Brooklyn stood with Vegas Tuesday night, October 3 as local residents, advocacy groups and elected officials gathered at the steps of Brooklyn Borough Hall, 209 Joralemon Street, to honor those lives lost at the Route 91 Harvest Country Music Festival on Sunday, October 1.
“We should not have to have a [Vegas Vigil], but here we are,” tweeted Borough President Eric Adams following the event, stressing that attendees’ one demand is to “[End gun violence].”
About 20,000 concert-goers were attending the music festival Sunday night when, at around 10 p.m., shots rang out. The gunman — 64-year-old Stephen Paddock — fired from the 32nd floor of the Mandalay Bay hotel — across the way from the venue — killing at least 59 people and injuring more than 500. Paddock, of Mesquite, Nevada, had been staying in the hotel room since September 28. In it, 42 weapons were found.
“We need to be very clear that now is the time for everyday Americans to raise their voices, and come together to remove the threat of guns and violence from this country,” said Adams. “Americans should not have to gamble with their lives by merely being in public view.”
The attack is being referred to as the deadliest mass shooting in U.S. history, surpassing the Orlando nightclub attack last year in which 50 people died and 53 were wounded.

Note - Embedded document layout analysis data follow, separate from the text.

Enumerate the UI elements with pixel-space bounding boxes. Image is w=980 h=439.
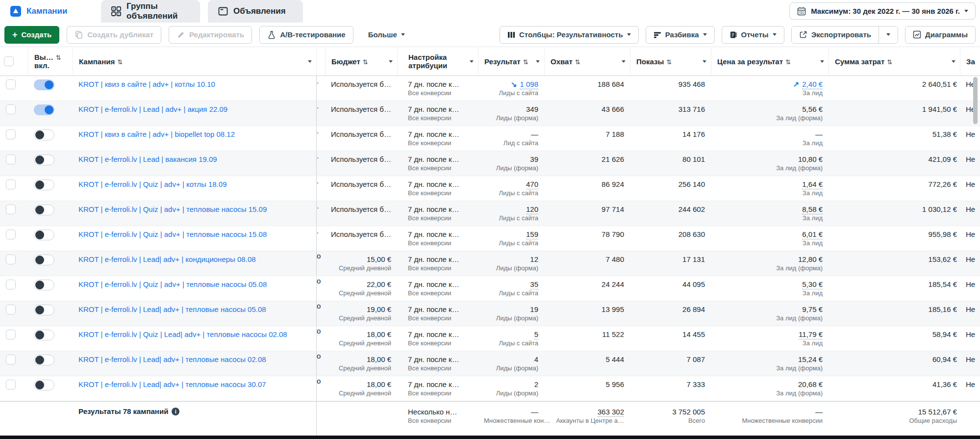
footer-reach-value[interactable]: 363 302 xyxy=(598,408,624,417)
chevron-down-icon[interactable] xyxy=(308,60,312,63)
row-checkbox[interactable] xyxy=(6,330,16,339)
result-value[interactable]: 39 xyxy=(530,155,538,163)
chevron-down-icon[interactable] xyxy=(536,60,540,63)
row-checkbox[interactable] xyxy=(6,355,16,364)
campaign-toggle[interactable] xyxy=(34,79,54,90)
result-value[interactable]: 1 098 xyxy=(520,80,538,89)
column-header-toggle[interactable]: Вы… вкл. xyxy=(28,47,73,76)
cpr-value[interactable]: — xyxy=(815,130,823,138)
column-header-amount-spent[interactable]: Сумма затрат xyxy=(829,47,960,76)
bottom-scroll-bar[interactable] xyxy=(0,436,980,439)
duplicate-button[interactable]: Создать дубликат xyxy=(67,26,161,44)
result-value[interactable]: 4 xyxy=(534,355,538,363)
create-button[interactable]: + Создать xyxy=(4,26,59,44)
edit-button[interactable]: Редактировать xyxy=(169,26,252,44)
result-value[interactable]: — xyxy=(531,130,538,138)
columns-button[interactable]: Столбцы: Результативность xyxy=(500,26,639,44)
result-value[interactable]: 35 xyxy=(530,280,538,289)
date-range-button[interactable]: Максимум: 30 дек 2022 г. — 30 янв 2026 г… xyxy=(789,2,976,20)
campaign-link[interactable]: KROT | e-ferroli.lv | Lead| adv+ | конди… xyxy=(78,255,256,263)
row-checkbox[interactable] xyxy=(6,180,16,189)
cpr-value[interactable]: 2,40 € xyxy=(802,80,823,89)
result-value[interactable]: 2 xyxy=(534,380,538,388)
chevron-down-icon[interactable] xyxy=(820,60,824,63)
campaign-link[interactable]: KROT | e-ferroli.lv | Quiz | adv+ | тепл… xyxy=(78,280,267,288)
row-checkbox[interactable] xyxy=(6,380,16,389)
cpr-value[interactable]: 15,24 € xyxy=(798,355,823,363)
tab-campaigns[interactable]: Кампании xyxy=(0,0,100,23)
campaign-link[interactable]: KROT | e-ferroli.lv | Quiz | adv+ | тепл… xyxy=(78,230,267,238)
column-header-attribution[interactable]: Настройка атрибуции xyxy=(397,47,478,76)
chevron-down-icon[interactable] xyxy=(703,60,706,63)
charts-button[interactable]: Диаграммы xyxy=(905,26,976,44)
column-header-impressions[interactable]: Показы xyxy=(630,47,711,76)
more-button[interactable]: Больше xyxy=(361,26,412,44)
result-value[interactable]: 12 xyxy=(530,255,538,263)
column-header-result[interactable]: Результат xyxy=(478,47,544,76)
column-header-campaign[interactable]: Кампания xyxy=(73,47,316,76)
row-checkbox[interactable] xyxy=(6,280,16,289)
column-header-cost-per-result[interactable]: Цена за результат xyxy=(711,47,829,76)
export-button[interactable]: Экспортировать xyxy=(792,26,879,43)
cpr-value[interactable]: 20,68 € xyxy=(798,380,823,388)
campaign-link[interactable]: KROT | e-ferroli.lv | Quiz | adv+ | тепл… xyxy=(78,205,267,213)
cpr-value[interactable]: 5,56 € xyxy=(802,105,823,113)
campaign-toggle[interactable] xyxy=(34,104,54,115)
campaign-toggle[interactable] xyxy=(34,280,54,290)
cpr-value[interactable]: 9,75 € xyxy=(802,305,823,313)
column-header-budget[interactable]: Бюджет xyxy=(325,47,397,76)
campaign-toggle[interactable] xyxy=(34,155,54,165)
campaign-link[interactable]: KROT | квиз в сайте | adv+ | котлы 10.10 xyxy=(78,80,215,88)
campaign-toggle[interactable] xyxy=(34,330,54,340)
result-value[interactable]: 19 xyxy=(530,305,538,313)
result-value[interactable]: 5 xyxy=(534,330,538,339)
tab-ad-sets[interactable]: Группы объявлений xyxy=(101,0,200,23)
campaign-toggle[interactable] xyxy=(34,230,54,240)
campaign-toggle[interactable] xyxy=(34,380,54,390)
row-checkbox[interactable] xyxy=(6,205,16,214)
cpr-value[interactable]: 8,58 € xyxy=(802,205,823,214)
vertical-scrollbar-thumb[interactable] xyxy=(973,77,978,124)
row-checkbox[interactable] xyxy=(6,79,16,89)
row-checkbox[interactable] xyxy=(6,230,16,239)
cpr-value[interactable]: 12,80 € xyxy=(798,255,823,263)
select-all-checkbox[interactable] xyxy=(4,56,14,66)
result-value[interactable]: 120 xyxy=(526,205,538,214)
campaign-link[interactable]: KROT | e-ferroli.lv | Quiz | Lead| adv+ … xyxy=(78,330,287,338)
campaign-link[interactable]: KROT | e-ferroli.lv | Lead| adv+ | тепло… xyxy=(78,305,266,313)
ab-test-button[interactable]: A/B-тестирование xyxy=(259,26,353,44)
campaign-link[interactable]: KROT | e-ferroli.lv | Lead| adv+ | тепло… xyxy=(78,380,266,388)
campaign-link[interactable]: KROT | e-ferroli.lv | Lead | adv+ | акци… xyxy=(78,105,227,113)
row-checkbox[interactable] xyxy=(6,129,16,139)
campaign-toggle[interactable] xyxy=(34,355,54,365)
chevron-down-icon[interactable] xyxy=(622,60,626,63)
campaign-link[interactable]: KROT | e-ferroli.lv | Lead| adv+ | тепло… xyxy=(78,355,266,363)
campaign-toggle[interactable] xyxy=(34,255,54,265)
campaign-link[interactable]: KROT | e-ferroli.lv | Lead | вакансия 19… xyxy=(78,155,217,163)
cpr-value[interactable]: 1,64 € xyxy=(802,180,823,189)
chevron-down-icon[interactable] xyxy=(389,60,393,63)
campaign-toggle[interactable] xyxy=(34,129,54,140)
chevron-down-icon[interactable] xyxy=(952,60,955,63)
campaign-link[interactable]: KROT | квиз в сайте | adv+ | biopellet t… xyxy=(78,130,235,138)
column-header-reach[interactable]: Охват xyxy=(544,47,630,76)
campaign-link[interactable]: KROT | e-ferroli.lv | Quiz | adv+ | котл… xyxy=(78,180,226,188)
cpr-value[interactable]: 11,79 € xyxy=(799,330,823,339)
cpr-value[interactable]: 6,01 € xyxy=(802,230,823,239)
campaign-toggle[interactable] xyxy=(34,180,54,190)
row-checkbox[interactable] xyxy=(6,104,16,114)
column-header-clipped-end[interactable]: За xyxy=(960,47,980,76)
row-checkbox[interactable] xyxy=(6,155,16,164)
campaign-toggle[interactable] xyxy=(34,305,54,315)
cpr-value[interactable]: 5,30 € xyxy=(802,280,823,289)
campaign-toggle[interactable] xyxy=(34,205,54,215)
result-value[interactable]: 159 xyxy=(526,230,538,239)
result-value[interactable]: 470 xyxy=(526,180,538,189)
result-value[interactable]: 349 xyxy=(526,105,538,113)
chevron-down-icon[interactable] xyxy=(470,60,474,63)
row-checkbox[interactable] xyxy=(6,305,16,314)
breakdown-button[interactable]: Разбивка xyxy=(646,26,715,44)
info-icon[interactable] xyxy=(172,408,179,415)
cpr-value[interactable]: 10,80 € xyxy=(798,155,823,163)
export-options-button[interactable] xyxy=(879,26,898,43)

“It is amazing how much power we have to actually deal with this craziness and do nothing,” contended Councilmember Jumaane Williams at the vigil. “There are two reasons we do nothing — because the gun lobby and the [National Rifle Association] want more money and our Republican congressmembers are cowards and they want another job and another term. Those are the only two reasons we don’t have what we need when it comes to gun control.”